K2 Asset Management co-founder Mark Newman says too many of the large superannuation funds have focused on minimising fees and are excluding funds that are generating attractive after-fee returns.
“As a Victorian-based fund manager we have had no support,” says Newman. “I can understand that after one year, but after 12 years with a first-class track record, that’s a little frustrating.”
K2, formed in 1999, managed $897.7 million as of September 1. About 30 per cent of its investors are institutions.

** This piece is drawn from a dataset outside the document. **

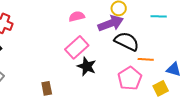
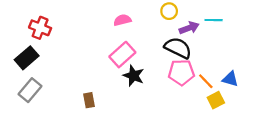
purple arrow: (111, 23) -> (189, 28), moved, size x0.7
orange line: (146, 59) -> (206, 81), moved, turned 42
pink pentagon: (130, 78) -> (181, 72), moved, turned 30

The Melbourne-based firm’s $470.7 million Australian fund has made net annual returns of 13.3 per cent a year over a dozen years, compared with the 8 per cent annual return of the All Ordinaries accumulation index.

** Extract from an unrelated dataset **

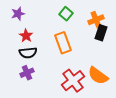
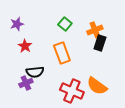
black semicircle: (28, 53) -> (35, 72), moved
red cross: (73, 81) -> (72, 91), turned -30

K2’s $151.4 million Asia ex-Japan fund is up 11.8 per cent per annum over 12 years compared to the 4.8 per cent rise in the MSCI Asia-Pacific ex-Japan Index. The $234.1 million international fund has had net annual returns of 11.5 per cent over 6.5 years.

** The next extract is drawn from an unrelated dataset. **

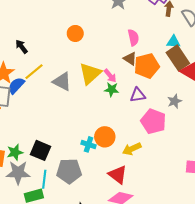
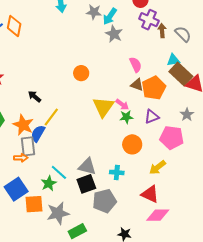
gray triangle: (62, 82) -> (87, 166), moved
orange circle: (105, 137) -> (132, 144), moved
black square: (40, 150) -> (86, 184), moved, turned -30
green star: (15, 152) -> (49, 183), moved
cyan line: (44, 179) -> (59, 172), moved, turned -42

K2 also has $41.9 million invested in other funds.
“Most institutions focus on fees rather than after-fee returns,” says Newman.
He says K2 could become a “much bigger business”. But he says he does not want to be a $20 billion fund.
K2 listed on the Australian Securities Exchange in November 2007 at $1.05 a share. The stock is trading at about 20 per cent below its IPO price, adjusted for dividends.
“Financial stocks haven’t done well post-GFC,” says Newman.
In the two months to September 1, the Australian fund has fallen 4 per cent. The Asian fund is down 7.3 per cent and the international fund has slid 8.7 per cent.